We had a stuck docker API call:
goroutine 146 [select, 8817 minutes]:
net/http.(*persistConn).roundTrip(0xc000658fc0, 0xc0003fc080, 0x0, 0x0, 0x0)
/usr/local/go/src/net/http/transport.go:2610 +0x765
net/http.(*Transport).roundTrip(0xc000420140, 0xc000966200, 0x30, 0x1366f20, 0x162)
/usr/local/go/src/net/http/transport.go:592 +0xacb
net/http.(*Transport).RoundTrip(0xc000420140, 0xc000966200, 0xc000420140, 0x0, 0x0)
/usr/local/go/src/net/http/roundtrip.go:17 +0x35
net/http.send(0xc000966200, 0x161eba0, 0xc000420140, 0x0, 0x0, 0x0, 0xc00000e050, 0x3, 0x1, 0x0)

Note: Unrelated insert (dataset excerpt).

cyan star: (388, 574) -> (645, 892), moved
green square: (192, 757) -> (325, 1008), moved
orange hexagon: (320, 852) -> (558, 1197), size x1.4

/usr/local/go/src/net/http/client.go:251 +0x454
net/http.(*Client).send(0xc000438480, 0xc000966200, 0x0, 0x0, 0x0, 0xc00000e050, 0x0, 0x1, 0x10000168e)

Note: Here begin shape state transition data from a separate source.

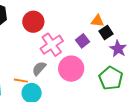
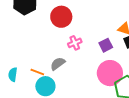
pink cross: (52, 45) -> (75, 43), size x0.6
pink circle: (71, 69) -> (110, 73), moved

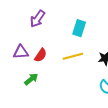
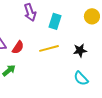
purple arrow: (37, 19) -> (30, 12), moved, turned -54

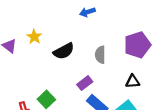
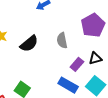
purple rectangle: (85, 83) -> (77, 64), moved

/usr/local/go/src/net/http/client.go:175 +0xff
net/http.(*Client).do(0xc000438480, 0xc000966200, 0x0, 0x0, 0x0)
/usr/local/go/src/net/http/client.go:717 +0x45f
net/http.(*Client).Do(...)
/usr/local/go/src/net/http/client.go:585
golang.org/x/net/context/ctxhttp.Do(0x163bd48, 0xc000044090, 0xc000438480, 0xc000966100, 0x0, 0x0, 0x0)
/go/pkg/mod/golang.org/x/[email protected]/context/ctxhttp/ctxhttp.go:27 +0x10f
github.com/docker/docker/client.(*Client).doRequest(0xc0001a8200, 0x163bd48, 0xc000044090, 0xc000966100, 0x0, 0x0, 0x0, 0x0, 0x0, 0x0, ...)
/go/pkg/mod/github.com/moby/[email protected]/client/request.go:132 +0xbe
github.com/docker/docker/client.(*Client).sendRequest(0xc0001a8200, 0x163bd48, 0xc000044090, 0x13d8643, 0x3, 0xc00079a720, 0x51, 0x0, 0x0, 0x0, ...)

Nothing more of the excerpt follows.